#### [Activity]
Using the records below, report how many lines hold "euros", with no extra text.

Collected data:
_ _ _ _ _
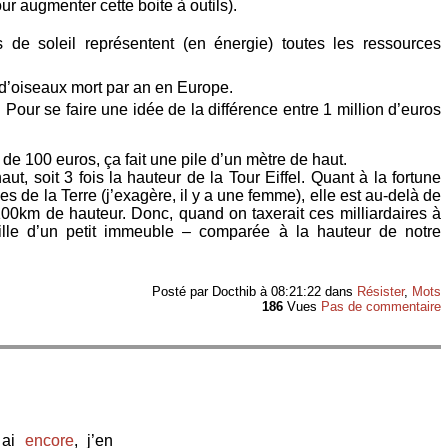
r augmenter cette boite à outils).
s de soleil représentent (en énergie) toutes les ressources
s d’oiseaux mort par an en Europe.
. Pour se faire une idée de la différence entre 1 million d’euros
s de 100 euros, ça fait une pile d’un mètre de haut.
aut, soit 3 fois la hauteur de la Tour Eiffel. Quant à la fortune
s de la Terre (j’exagère, il y a une femme), elle est au-delà de
 100km de hauteur. Donc, quand on taxerait ces milliardaires à
aille d’un petit immeuble – comparée à la hauteur de notre
Posté par
Docthib
à 08:21:22
dans
Résister
,
Mots
186
Vues
Pas de commentaire
 ai
encore
, j’en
_ _ _ _ _
#### [Task answer]
2